International Living Future Institute(ILFI)から Living Building Challenge(LBC)の Materials Petal 認証を受けた Gradient Canopy では、無害で生態学的に回復可能な素材を取り入れる方法を見つけることが最も重要でした。そのため、サステナブルな方法で調達したマスティンバーを建物に組み込み、木材の再生可能な炭素隔離の特性を活かす方法を模索しました。
マスティンバーは圧縮した木材を柱、梁、壁、床、屋根に利用する建設手法で、従来の建設手法よりエンボディド カーボンを減らすことができます。最終的にマスティンバーは建物内で重要な存在となり、ここで学んだことは、Google の他の建設プロジェクトにも活かされています。
マスティンバーのバイオフィリックな資質により、職場を健康的で生産性の高い、視覚に訴える場所にできることから、Google は以前からマスティンバーの可能性に興味を持っていました。バイオフィリアとは、設計に自然を取り入れて、健やかに暮らせる空間を作り出すことです。建物内にむき出しの木の要素を取り入れれば、コーティング剤や塗料などを追加で塗布する必要がなくなるだけでなく、屋内でも自然とのつながりを感じることができます。そのため Gradient Canopy の設計にとりかかった当初、建物の構造全体にマスティンバーを利用できないか検討しましたが、考えていたような長いスパンは実現できないことがわかりました。しかし、建物内部の構造要素の一部に木材を取り入れることはできました。
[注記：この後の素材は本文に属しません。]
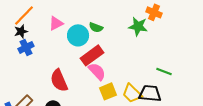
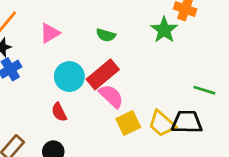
green star: (138, 26) -> (164, 30), turned 30
cyan circle: (78, 35) -> (69, 77), moved
red semicircle: (59, 80) -> (59, 112), size x0.6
Gradient Canopy では、マスティンバーは直交集成板(CLT)部材の形をとっています。これはエンジニアリング ウッドの一種で、ひき板を積層して接着し、構造的な剛性を高めたものです。まず、2 階のコンクリート床の型枠(コンクリートを流し込む型)として CLT を使用し、複合材の強度を持たせました。そしてコンクリートが固まった後、通常のように撤去して廃棄するのではなく CLT をそのまま残し、1 階部分のむき出しの木製天井や、中庭の周囲のガードレールとして活用しています。また建物全体、特にミーティング ポッドや会議室で、ドアやドア枠に木材が使用されています。そのためチームはベンダーと協力してドアアセンブリ全体で Declare ラベル認証を取得し、化学的性質の面で安全性の高い建材を優先的に使用して、健康的な屋内環境を作り出しました。